Switching from “Off” to “On” with Opal [excerpt*]
For well over a year, I’ve been thinking about opals—not Mexican fire opals, but all the others: precious white and black, Ethiopian and Australian, honey and seascape, and those cool pattern-y ones like jelly, matrix, and harlequin. Truthfully, until the past year-and-a-half-or-so, I hadn’t been thinking much about opals. For me, they just never ranked high up there as a personal style choice.
And, yes, I realize some people aren’t happy I’m saying that, but we all have our favorite gems, and then others we’re more lukewarm about. (Don’t we?) Maybe Sir Walter Scott’s 1929 novel, “Anne of Geierstein,” in which he wrote about opal as bringing bad luck to its owner, had something to do with it? Although probably not, as I’ve never been particularly superstitious.
Anyhow, of late, my position on opals has changed. Apparently, as more contemporary designers over the past year have embraced opals, I have, too. I’m fairly certain that the refreshing ways they’re working this “old” stone into jewelry are what’s made me take a closer look...

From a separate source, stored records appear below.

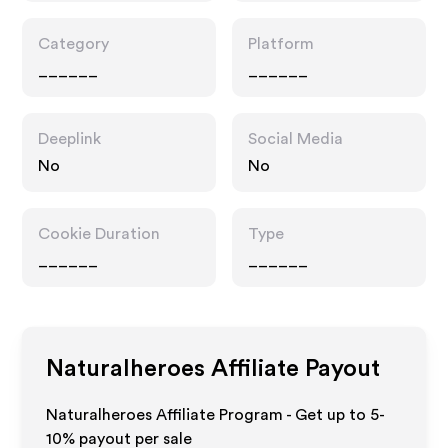
Category
Platform
______
______
Deeplink
Social Media
No
No
Cookie Duration
Type
______
______
Naturalheroes
Affiliate Payout
Naturalheroes Affiliate Program - Get up to 5-
10% payout per sale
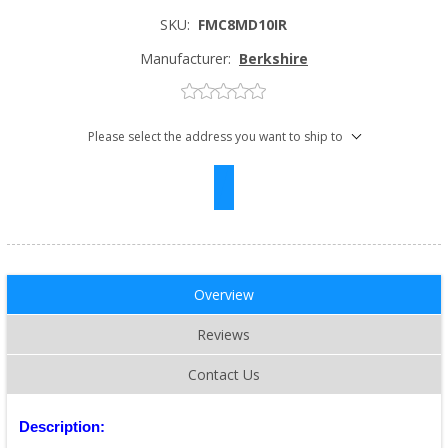
SKU:
FMC8MD10IR
Manufacturer:
Berkshire
Please select the address you want to ship to
Overview
Reviews
Contact Us
Description:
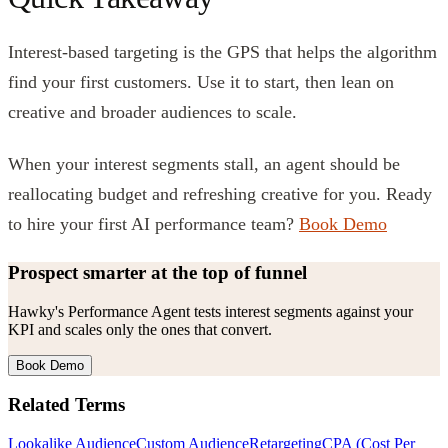
Interest-based targeting is the GPS that helps the algorithm
find your first customers. Use it to start, then lean on
creative and broader audiences to scale.
When your interest segments stall, an agent should be
reallocating budget and refreshing creative for you. Ready
to hire your first AI performance team?
Book Demo
Prospect smarter at the top of funnel
Hawky's Performance Agent tests interest segments against your
KPI and scales only the ones that convert.
Book Demo
Related Terms
Lookalike Audience
Custom Audience
Retargeting
CPA (Cost Per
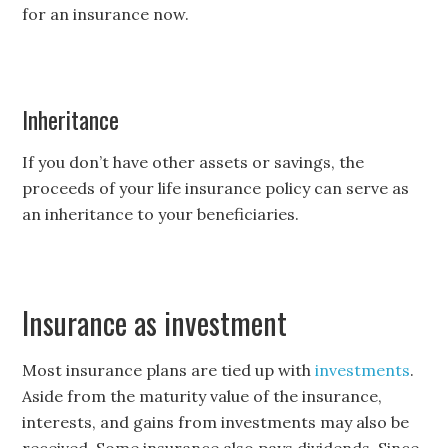
for an insurance now.
Inheritance
If you don’t have other assets or savings, the
proceeds of your life insurance policy can serve as
an inheritance to your beneficiaries.
Insurance as investment
Most insurance plans are tied up with
investments
.
Aside from the maturity value of the insurance,
interests, and gains from investments may also be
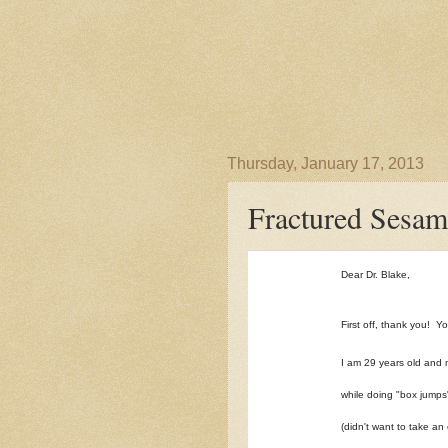
Thursday, January 17, 2013
Fractured Sesam
Dear Dr. Blake,
First off, thank you! Y
I am 29 years old and 
while doing "box jumps"
(didn't want to take a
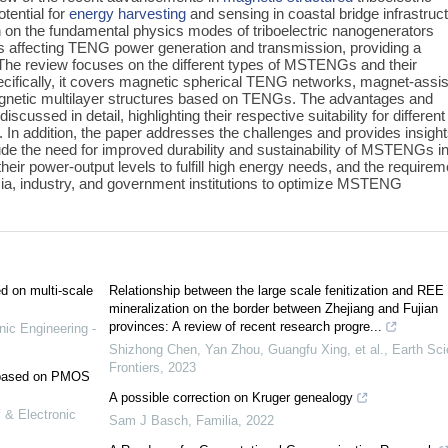
tential for
energy harvesting
and sensing in coastal bridge infrastruct
on on the fundamental physics modes of triboelectric nanogenerators
ors affecting TENG power generation and transmission, providing a
 The review focuses on the different types of MSTENGs and their
Specifically, it covers magnetic spherical TENG networks, magnet-assi
etic multilayer structures based on TENGs. The advantages and
cussed in detail, highlighting their respective suitability for different
s. In addition, the paper addresses the challenges and provides insigh
de the need for improved durability and sustainability of MSTENGs i
eir power-output levels to fulfill high energy needs, and the requirem
mia, industry, and government institutions to optimize MSTENG
ed on multi-scale
Relationship between the large scale fenitization and REE
mineralization on the border between Zhejiang and Fujian
provinces: A review of recent research progre...
nic Engineering -
Shizhong Chen, Yan Zhou, Guangfu Xing, et al.
,
Earth Sc
Frontiers
,
2023
e based on PMOS
A possible correction on Kruger genealogy
 & Electronic
Sam J Basch
,
Familia
,
2022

At Couture, I was impressed with Pamela Froman’s new designs based on October’s birthstone. For as long as I can remember, Froman’s been a fan of opals of all varieties, and she’s been working with a lot of Ethiopian opals, especially in her one-of-a-kinds. I especially love what she’s doing with opal matrix: taking the unusual, often complex pattern of an opal matrix and making it visually complementary to the unusual metalworking that’s signature to her jewelry. (Truly, it’s art, if ever I saw it.)